Moving to Scotland to apprentice myself to a swordsmith made sense on the deepest levels, not on the surface of my life. I looked at the picture on the screen again. I thought of the forge, the fire, the laughing eyes, the location.
Wayland Smith? I asked tentatively, not even remembering why or how I knew the name.
Electricity lifted me an inch off my chair. Wayland indeed.
***
My sisters laugh, terrified
at how I change, crack
open, change and crack again.
A faulty pot, misfired.
No, no, I say. This
is what human looks like, this
closed-off Northern face,
lost and falling, sky-colored
sidewalks, the angular
scrawk of a lone goose, yawn
of traffic over the drawbridge.
***
I am not Asatru. If I’m Heathen, I’m an “Eclectic Heathen” at best –which means to many, I’m not Heathen at all. My allegiance is to my pen. My faith is in the hand that holds the pen and the spaces that it opens, the shapes it makes. The inky blue line on the page, ribboning left to right, is my winding path, how I hear the questions and how I seek the answers. I am in this place, this space, among these gregarious and generous people because there is a story to be told and it has found me. It starts with a smith god, but where it will end I don’t yet know.
***
Following Wayland’s lead, I spend a half day attempting the art of blacksmithing at Shake Rag Alley. I make a hook. One hook. I work for over an hour and still my project is incomplete when we bank the forge fire for lunch. Our teacher admits an experienced smith would turn a hook like that out in five minutes.
When I drive back to Madison, Wayland shows up in the passenger seat.
So what did you learn?
I learned I should stick to writing.
Perhaps true. But what did you learn about hammers?
I glance over. I would have thought Thor would teach me that lesson.
A smile. That’s a different matter. Thor’s hammer is his own, and serves him well.
What did you learn of a smith’s hammer?
Let me think about that.
***
It’s a pretty steep learning curve, to start blogging in the same season you start exploring a whole new family of religions. I don’t know why exactly, but these are the myths and figures I have to tangle with and I’m still figuring out how to make sure my bio appears at the bottom of this post and get the spacing right and then I go try to learn my Rune for the Day and finally I hop over to Facebook and scan through the polytheist groups I’ve joined and figure out the shorthand slang and the interpersonal politics and I’m not even sure I’ll like mead.
***
Another riff on the definition of poem:
interruption, not illustration. Poem as hammer
to crack the narrative wide, allow blue
springing wet to the page.
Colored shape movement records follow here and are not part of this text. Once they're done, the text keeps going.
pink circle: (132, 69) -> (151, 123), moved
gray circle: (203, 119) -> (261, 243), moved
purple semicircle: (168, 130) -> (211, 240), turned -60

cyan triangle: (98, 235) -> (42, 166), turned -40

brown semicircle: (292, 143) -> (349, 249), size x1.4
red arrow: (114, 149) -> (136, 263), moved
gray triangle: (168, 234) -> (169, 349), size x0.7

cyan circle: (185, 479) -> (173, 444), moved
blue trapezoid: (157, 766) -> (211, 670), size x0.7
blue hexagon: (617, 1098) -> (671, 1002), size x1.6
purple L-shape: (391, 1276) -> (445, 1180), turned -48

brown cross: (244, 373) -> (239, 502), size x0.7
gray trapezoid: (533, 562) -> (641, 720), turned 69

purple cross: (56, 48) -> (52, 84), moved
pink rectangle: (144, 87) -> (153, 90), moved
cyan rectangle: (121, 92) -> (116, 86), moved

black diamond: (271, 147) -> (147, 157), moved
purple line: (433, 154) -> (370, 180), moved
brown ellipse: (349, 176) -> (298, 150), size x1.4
Kafka said it best:
the ice-axe to break the seas frozen inside our soul.
***
I search out Wayland the next morning.
A hammer in the hands of a smith brings transformation.
Transformation comes through fire.
Trust to the materials of this good green earth.
These are three lessons I learned.
Hold to those and you’ll be safe enough. My people trust the hammer’s voice.
You travel under my protection, he tells me. I’m not the biggest God in these parts,
he smiles at his own joke, but I am –respected. You will go safely.
***
The fire pops and crackles. The TV flickers silently up in the corner. Someone nods to the server to bring me a glass, but no one fills it yet.
Writer, do well by us.
I look around at their faces. Part of me, a young part, wants to say, I will, oh I will! I want them to like me. But—what promises can I make that I can be sure of? Honesty and honor count with these folks. I look back at them, each in turn.
I’ll do as I’m done by. How’s that for a fair deal.